Every line that contains the word "interactable" should be copied from the records below.

Stored data entries:
================================

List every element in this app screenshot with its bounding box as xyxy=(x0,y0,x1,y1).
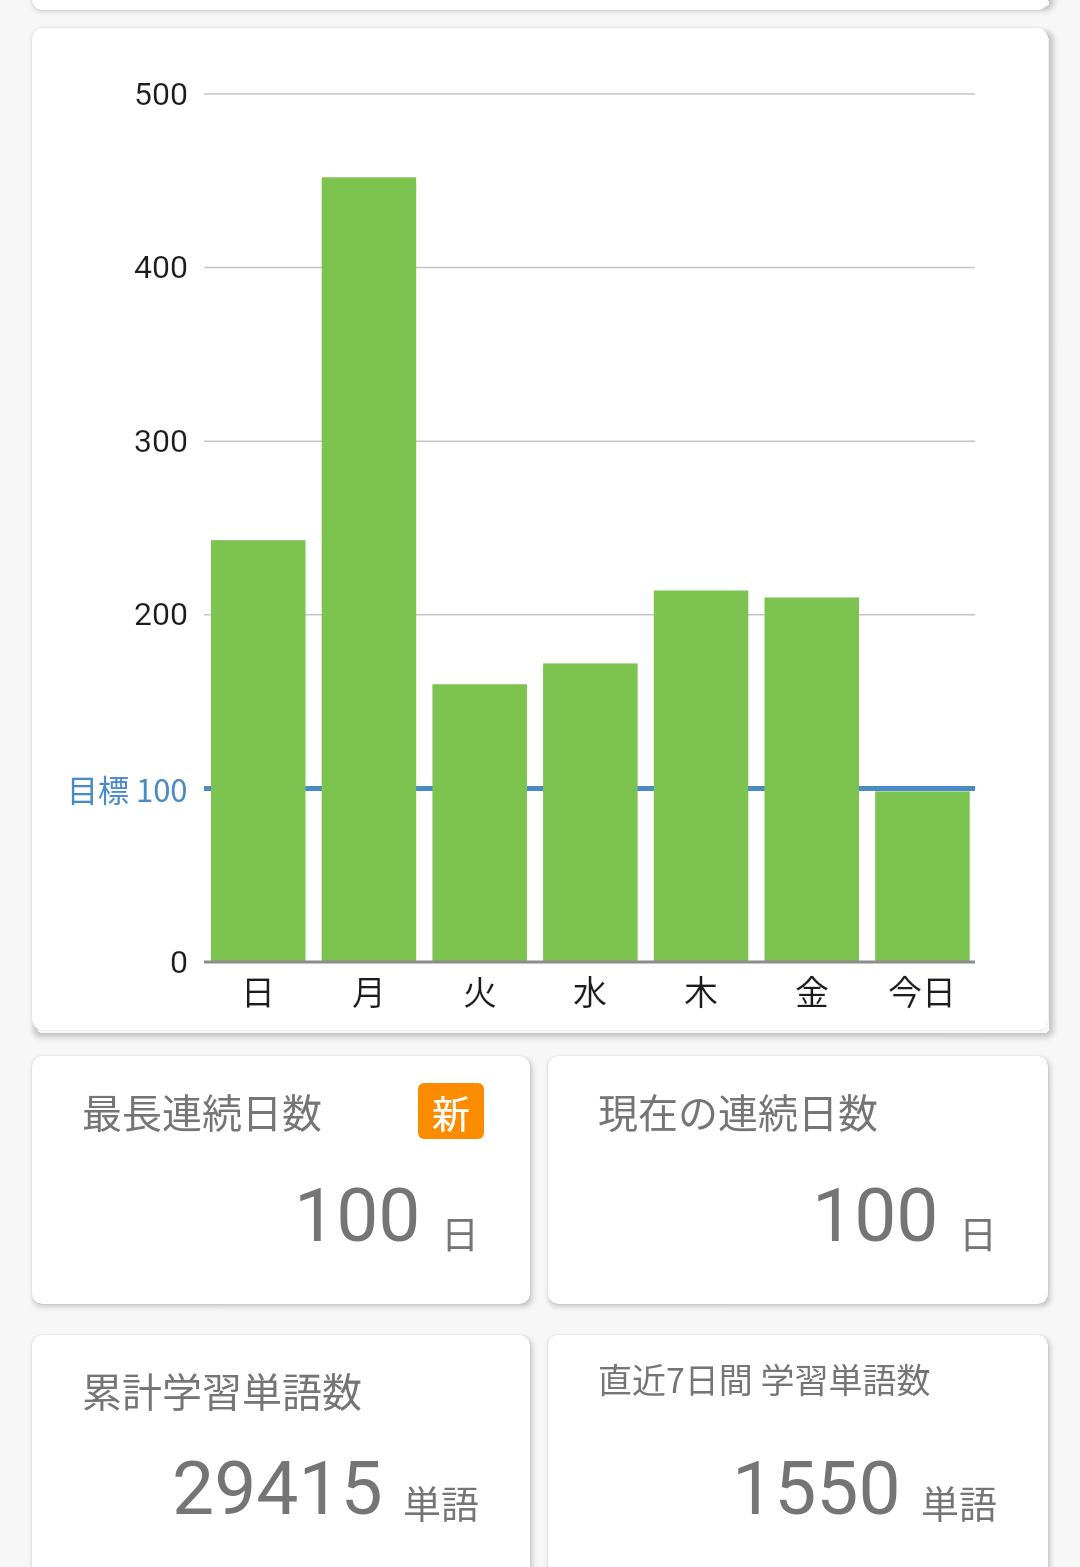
staticText: 100 xyxy=(812,1171,939,1259)
staticText: 29415 xyxy=(172,1444,383,1532)
staticText: 火 xyxy=(463,966,497,1014)
staticText: 最長連続日数 xyxy=(82,1082,322,1138)
staticText: 日 xyxy=(959,1204,998,1259)
staticText: 現在の連続日数 xyxy=(598,1082,878,1138)
button[interactable]: 直近7日間 学習単語数 xyxy=(548,1335,1048,1567)
staticText: 累計学習単語数 xyxy=(82,1361,362,1417)
staticText: 100 xyxy=(294,1171,421,1259)
staticText: 日 xyxy=(241,966,275,1014)
staticText: 目標 100 xyxy=(67,766,188,811)
staticText: 今日 xyxy=(888,966,956,1014)
staticText: 単語 xyxy=(921,1474,998,1529)
staticText: 400 xyxy=(134,248,188,286)
button[interactable]: 最長連続日数 xyxy=(32,1056,530,1304)
staticText: 500 xyxy=(134,75,188,113)
staticText: 日 xyxy=(441,1204,480,1259)
staticText: 水 xyxy=(573,966,607,1014)
staticText: 新 xyxy=(432,1084,471,1139)
button[interactable]: 現在の連続日数 xyxy=(548,1056,1048,1304)
staticText: 金 xyxy=(795,966,829,1014)
staticText: 1550 xyxy=(732,1444,901,1532)
staticText: 月 xyxy=(352,966,386,1014)
staticText: 200 xyxy=(134,595,188,633)
staticText: 単語 xyxy=(403,1474,480,1529)
button[interactable]: 500 xyxy=(32,28,1048,1030)
button[interactable]: 累計学習単語数 xyxy=(32,1335,530,1567)
staticText: 木 xyxy=(684,966,718,1014)
staticText: 直近7日間 学習単語数 xyxy=(598,1354,931,1403)
staticText: 0 xyxy=(170,943,188,981)
staticText: 300 xyxy=(134,422,188,460)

================================

Solution:
button[interactable]: 直近7日間 学習単語数 xyxy=(548,1335,1048,1567)
button[interactable]: 最長連続日数 xyxy=(32,1056,530,1304)
button[interactable]: 現在の連続日数 xyxy=(548,1056,1048,1304)
button[interactable]: 500 xyxy=(32,28,1048,1030)
button[interactable]: 累計学習単語数 xyxy=(32,1335,530,1567)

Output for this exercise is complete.